Falling Into Each Other’s Arms, a Step at a Time

Melissa Fernandez and Lyvan Verdecia met through social media in the spring of 2015. She was living in Harlem and had been performing for three years with Ballet Hispánico, a contemporary dance company in Manhattan. He was in Miami working as a day laborer, hopping on trucks bound for South Florida fields in need of harvesting. He also worked as a roofer and at an industrial laundromat in Miami.

“I didn’t have anything, anything, anything,” said Mr. Verdecia, 25, a dancer who had left his home in Cuba in search of a new life.

Ms. Fernandez’s family, also from Cuba, had a lot more, but never forgot their own beginnings. “My parents reminded us every day of the struggles and hardships they went through in Cuba,” said Ms. Fernandez, 30, who was born in New Jersey and raised in Miami.

Her parents, Terri Fernandez, an account supervisor at an insurance company, and Omar Fernandez, who works in sales at a funeral home, told her stories about the circumstances — little food, no access to medicine — that had brought them to the United States from Bayamo, Cuba, in the 1960s. Their past struggles fueled their commitment to help their daughter dance professionally and knowing of their background taught Ms. Fernandez compassion for others.

After enrolling her in ballet classes at the age of 5, they saw her through a dance program at Juilliard that opened doors to New York dance auditions upon her 2012 graduation.

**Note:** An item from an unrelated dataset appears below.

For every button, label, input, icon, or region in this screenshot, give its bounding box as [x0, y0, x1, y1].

The journey that led Mr. Verdecia from Havana to Miami in late 2014 and then the wood floors of Manhattan dance studios, and eventually Ballet Hispánico, starts with a record player at high volume. Though he spent much of his childhood training in school to be a classical ballet dancer and was well-versed in Nutcrackers and Swan Lakes, Mr. Verdecia’s first dance moves were without toe points.

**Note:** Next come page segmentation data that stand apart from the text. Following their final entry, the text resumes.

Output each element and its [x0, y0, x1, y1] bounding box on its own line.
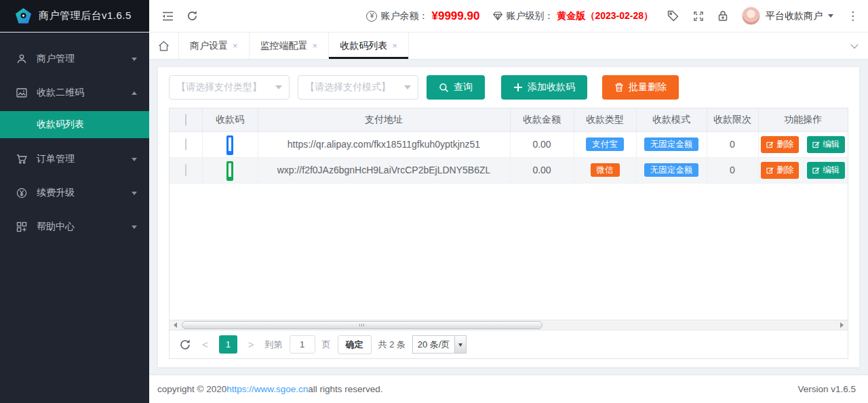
trash-icon: [614, 83, 624, 92]
batch-delete-button[interactable]: 批量删除: [602, 75, 679, 100]
yen-circle-icon: [16, 188, 27, 198]
sidebar-subitem-label: 收款码列表: [37, 119, 84, 131]
select-dropdown-button[interactable]: [454, 336, 466, 353]
footer: copyright © 2020 https://www.sgoe.cn all…: [149, 375, 868, 403]
delete-button[interactable]: 删除: [761, 136, 799, 153]
table-row: https://qr.alipay.com/fkx18511gfkuh0yptk…: [170, 131, 848, 157]
row-checkbox[interactable]: [185, 164, 186, 176]
pay-mode-placeholder: 【请选择支付模式】: [305, 81, 404, 93]
chevron-up-icon: [132, 89, 137, 95]
scroll-right-arrow[interactable]: [837, 320, 848, 330]
next-page-button[interactable]: >: [244, 339, 258, 350]
select-all-checkbox[interactable]: [185, 114, 186, 126]
search-button-label: 查询: [454, 81, 473, 93]
chevron-down-icon: [828, 14, 833, 20]
close-icon[interactable]: ×: [313, 41, 318, 51]
search-button[interactable]: 查询: [427, 75, 485, 100]
user-icon: [16, 54, 27, 64]
chevron-down-icon: [132, 226, 137, 232]
tab-qrcode-list[interactable]: 收款码列表 ×: [329, 33, 409, 59]
sidebar-item-qrcode[interactable]: 收款二维码: [0, 76, 149, 110]
column-header-type: 收款类型: [574, 108, 636, 131]
column-header-amount: 收款金额: [510, 108, 574, 131]
wechat-qr-thumbnail[interactable]: [226, 161, 233, 181]
goto-page-input[interactable]: [290, 335, 315, 354]
top-header: 商户管理后台v1.6.5 ¥ 账户余额： ¥9999.90: [0, 0, 868, 33]
footer-link[interactable]: https://www.sgoe.cn: [226, 384, 308, 394]
sidebar-subitem-qrcode-list[interactable]: 收款码列表: [0, 111, 149, 138]
sidebar-item-label: 帮助中心: [37, 221, 122, 233]
copyright-suffix: all rights reserved.: [308, 384, 382, 394]
page-size-select[interactable]: 20 条/页: [412, 335, 467, 354]
goto-label: 到第: [265, 339, 283, 351]
chevron-down-icon: [132, 158, 137, 164]
pay-mode-badge: 无固定金额: [644, 163, 699, 177]
delete-button-label: 删除: [776, 165, 793, 176]
app-logo-icon: [15, 7, 32, 24]
cart-icon: [16, 154, 27, 165]
column-header-limit: 收款限次: [707, 108, 758, 131]
tab-monitor-config[interactable]: 监控端配置 ×: [250, 33, 330, 59]
tag-icon[interactable]: [667, 9, 679, 22]
merchant-name: 平台收款商户: [766, 10, 823, 22]
row-checkbox[interactable]: [185, 138, 186, 150]
sidebar-item-label: 续费升级: [37, 187, 122, 199]
alipay-qr-thumbnail[interactable]: [226, 135, 233, 155]
sidebar-item-renewal[interactable]: 续费升级: [0, 176, 149, 210]
edit-button[interactable]: 编辑: [807, 162, 845, 179]
delete-button[interactable]: 删除: [761, 162, 799, 179]
close-icon[interactable]: ×: [233, 41, 238, 51]
qrcode-table: 收款码 支付地址 收款金额 收款类型 收款模式 收款限次 功能操作: [170, 108, 848, 184]
close-icon[interactable]: ×: [392, 41, 397, 51]
edit-button[interactable]: 编辑: [807, 136, 845, 153]
edit-doc-icon: [812, 141, 820, 148]
fullscreen-icon[interactable]: [693, 11, 704, 22]
scroll-left-arrow[interactable]: [170, 320, 180, 330]
sidebar: 商户管理 收款二维码 收款码列表: [0, 33, 149, 403]
horizontal-scrollbar[interactable]: [170, 320, 848, 330]
pagination-refresh-icon[interactable]: [179, 339, 191, 351]
tabs-dropdown-icon[interactable]: [841, 33, 868, 59]
sidebar-item-help[interactable]: 帮助中心: [0, 210, 149, 244]
balance-label: 账户余额：: [380, 10, 428, 22]
sidebar-collapse-icon[interactable]: [161, 11, 174, 22]
delete-button-label: 删除: [776, 139, 793, 150]
current-page-button[interactable]: 1: [219, 335, 237, 354]
total-count-label: 共 2 条: [378, 339, 406, 351]
sidebar-item-label: 订单管理: [37, 153, 122, 165]
confirm-page-button[interactable]: 确定: [338, 335, 372, 354]
refresh-icon[interactable]: [186, 10, 198, 22]
sidebar-item-orders[interactable]: 订单管理: [0, 142, 149, 176]
add-button-label: 添加收款码: [528, 81, 575, 93]
account-level: 账户级别： 黄金版（2023-02-28）: [493, 10, 653, 22]
pay-mode-select[interactable]: 【请选择支付模式】: [298, 75, 418, 100]
batch-delete-label: 批量删除: [629, 81, 667, 93]
pagination-bar: < 1 > 到第 页 确定 共 2 条 20 条/页: [170, 330, 848, 358]
chevron-down-icon: [132, 192, 137, 198]
edit-doc-icon: [812, 167, 820, 174]
prev-page-button[interactable]: <: [198, 339, 212, 350]
scrollbar-track[interactable]: [180, 320, 837, 330]
brand-area: 商户管理后台v1.6.5: [0, 0, 149, 32]
sidebar-item-merchant-management[interactable]: 商户管理: [0, 42, 149, 76]
chevron-down-icon: [404, 85, 411, 93]
topbar-right: ¥ 账户余额： ¥9999.90 账户级别： 黄金版（2023-02-28）: [366, 7, 859, 25]
home-tab[interactable]: [149, 33, 179, 59]
add-qrcode-button[interactable]: 添加收款码: [501, 75, 587, 100]
image-icon: [16, 88, 27, 98]
level-value: 黄金版（2023-02-28）: [557, 10, 653, 22]
column-header-address: 支付地址: [258, 108, 510, 131]
avatar: [742, 7, 760, 25]
sidebar-item-label: 商户管理: [37, 53, 122, 65]
tab-merchant-settings[interactable]: 商户设置 ×: [179, 33, 250, 59]
app-title: 商户管理后台v1.6.5: [39, 9, 132, 22]
lock-icon[interactable]: [717, 10, 728, 22]
version-label: Version v1.6.5: [797, 384, 856, 394]
table-container: 收款码 支付地址 收款金额 收款类型 收款模式 收款限次 功能操作: [169, 108, 848, 359]
scrollbar-thumb[interactable]: [182, 321, 542, 329]
merchant-account-menu[interactable]: 平台收款商户: [742, 7, 833, 25]
tab-label: 监控端配置: [260, 40, 308, 52]
home-icon: [158, 41, 170, 51]
more-menu-icon[interactable]: ⋮: [847, 10, 859, 22]
pay-type-select[interactable]: 【请选择支付类型】: [169, 75, 290, 100]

“My entire family were very, very good dancers, but social dancers,” he said. “They would dance salsa, merengue, mambo. The music and dancing was very fundamental in my household. It was how we would share the love.”

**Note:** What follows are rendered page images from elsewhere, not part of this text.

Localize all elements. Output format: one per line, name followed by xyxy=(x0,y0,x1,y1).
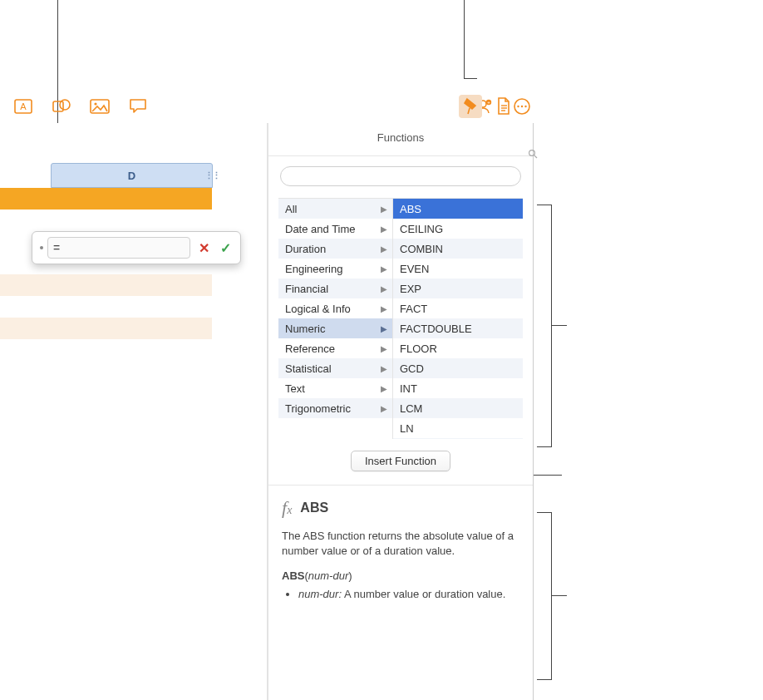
function-label: ABS xyxy=(400,203,421,215)
function-label: FLOOR xyxy=(400,343,437,355)
function-label: CEILING xyxy=(400,223,443,235)
chevron-right-icon: ▶ xyxy=(381,364,387,373)
svg-point-11 xyxy=(521,106,523,107)
toolbar: A + xyxy=(0,90,534,123)
column-label: D xyxy=(128,170,135,182)
column-drag-handle-icon[interactable]: ⋮⋮ xyxy=(209,167,215,184)
category-label: Financial xyxy=(285,283,328,295)
chevron-right-icon: ▶ xyxy=(381,384,387,393)
category-label: Numeric xyxy=(285,323,325,335)
category-label: Logical & Info xyxy=(285,303,351,315)
function-arg: num-dur: A number value or duration valu… xyxy=(298,587,519,602)
image-icon[interactable] xyxy=(88,95,111,118)
chevron-right-icon: ▶ xyxy=(381,284,387,293)
category-label: All xyxy=(285,203,297,215)
search-icon xyxy=(528,149,538,161)
function-item[interactable]: FACTDOUBLE xyxy=(393,318,523,338)
function-item[interactable]: LN xyxy=(393,418,523,438)
function-item[interactable]: COMBIN xyxy=(393,239,523,259)
function-label: EXP xyxy=(400,283,421,295)
svg-point-16 xyxy=(529,150,535,156)
category-item[interactable]: Reference▶ xyxy=(278,338,392,358)
search-input[interactable] xyxy=(280,166,521,186)
formula-editor: = ✕ ✓ xyxy=(32,231,241,264)
chevron-right-icon: ▶ xyxy=(381,404,387,413)
category-label: Duration xyxy=(285,243,326,255)
toolbar-right xyxy=(459,90,515,123)
category-label: Reference xyxy=(285,343,335,355)
function-name: ABS xyxy=(300,500,328,515)
svg-point-3 xyxy=(60,100,70,110)
function-item[interactable]: ABS xyxy=(393,199,523,219)
document-icon[interactable] xyxy=(492,95,515,118)
function-description: fx ABS The ABS function returns the abso… xyxy=(268,486,533,602)
functions-panel: Functions All▶Date and Time▶Duration▶Eng… xyxy=(268,123,534,700)
function-list: ABSCEILINGCOMBINEVENEXPFACTFACTDOUBLEFLO… xyxy=(393,199,523,439)
category-item[interactable]: Numeric▶ xyxy=(278,318,392,338)
sheet-row-stripe xyxy=(0,274,212,296)
function-signature: ABS(num-dur) xyxy=(282,569,519,582)
formula-input[interactable]: = xyxy=(47,237,190,259)
function-item[interactable]: CEILING xyxy=(393,219,523,239)
category-item[interactable]: Statistical▶ xyxy=(278,358,392,378)
function-item[interactable]: EXP xyxy=(393,279,523,298)
category-label: Date and Time xyxy=(285,223,356,235)
formula-accept-button[interactable]: ✓ xyxy=(217,239,234,256)
svg-rect-2 xyxy=(53,101,63,111)
function-label: INT xyxy=(400,382,417,395)
function-summary: The ABS function returns the absolute va… xyxy=(282,529,519,558)
category-item[interactable]: Logical & Info▶ xyxy=(278,298,392,318)
function-item[interactable]: GCD xyxy=(393,358,523,378)
category-item[interactable]: Trigonometric▶ xyxy=(278,398,392,418)
category-label: Engineering xyxy=(285,263,342,275)
comment-icon[interactable] xyxy=(126,95,150,118)
formula-drag-dot-icon[interactable] xyxy=(40,246,43,249)
svg-point-5 xyxy=(94,102,96,105)
function-label: EVEN xyxy=(400,263,429,275)
function-item[interactable]: LOG xyxy=(393,438,523,439)
category-item[interactable]: Engineering▶ xyxy=(278,259,392,279)
category-item[interactable]: Duration▶ xyxy=(278,239,392,259)
panel-title: Functions xyxy=(268,123,533,155)
category-item[interactable]: Date and Time▶ xyxy=(278,219,392,239)
category-label: Trigonometric xyxy=(285,402,351,415)
svg-text:A: A xyxy=(20,101,27,111)
spreadsheet-area xyxy=(0,123,268,700)
shape-icon[interactable] xyxy=(50,95,73,118)
column-header-D[interactable]: D ⋮⋮ xyxy=(51,163,213,188)
svg-point-12 xyxy=(524,106,526,107)
category-list: All▶Date and Time▶Duration▶Engineering▶F… xyxy=(278,199,393,439)
function-label: COMBIN xyxy=(400,243,443,255)
function-label: GCD xyxy=(400,362,424,375)
fx-icon: fx xyxy=(282,497,292,519)
header-row xyxy=(0,188,212,210)
formula-cancel-button[interactable]: ✕ xyxy=(195,239,212,256)
function-label: LN xyxy=(400,422,414,435)
function-item[interactable]: INT xyxy=(393,378,523,398)
chevron-right-icon: ▶ xyxy=(381,244,387,254)
svg-line-17 xyxy=(534,155,537,158)
function-item[interactable]: FLOOR xyxy=(393,338,523,358)
chevron-right-icon: ▶ xyxy=(381,224,387,234)
function-browser: All▶Date and Time▶Duration▶Engineering▶F… xyxy=(278,198,523,439)
category-label: Text xyxy=(285,382,305,395)
chevron-right-icon: ▶ xyxy=(381,324,387,333)
function-item[interactable]: FACT xyxy=(393,298,523,318)
category-item[interactable]: Text▶ xyxy=(278,378,392,398)
sheet-row-stripe xyxy=(0,318,212,339)
category-item[interactable]: Financial▶ xyxy=(278,279,392,298)
chevron-right-icon: ▶ xyxy=(381,344,387,353)
svg-point-10 xyxy=(517,106,519,107)
format-brush-icon[interactable] xyxy=(459,95,482,118)
function-item[interactable]: EVEN xyxy=(393,259,523,279)
search-wrap xyxy=(268,156,533,193)
chevron-right-icon: ▶ xyxy=(381,304,387,313)
category-label: Statistical xyxy=(285,362,332,375)
function-label: LCM xyxy=(400,402,422,415)
text-box-icon[interactable]: A xyxy=(12,95,35,118)
chevron-right-icon: ▶ xyxy=(381,205,387,214)
function-label: FACT xyxy=(400,303,427,315)
category-item[interactable]: All▶ xyxy=(278,199,392,219)
function-item[interactable]: LCM xyxy=(393,398,523,418)
insert-function-button[interactable]: Insert Function xyxy=(351,451,450,471)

Inspiration to dance professionally came from a cousin who left Cuba for London to perform in that city’s Rambert Dance Company. When he was 9, Mr. Verdecia enrolled at a Havana ballet school. His mother, Martha Marrero Iglesias, who works for the Cuban Ministry of Information, and of his father, Esteban Verdecia Durruthy, an inspector of shipping containers, encouraged him.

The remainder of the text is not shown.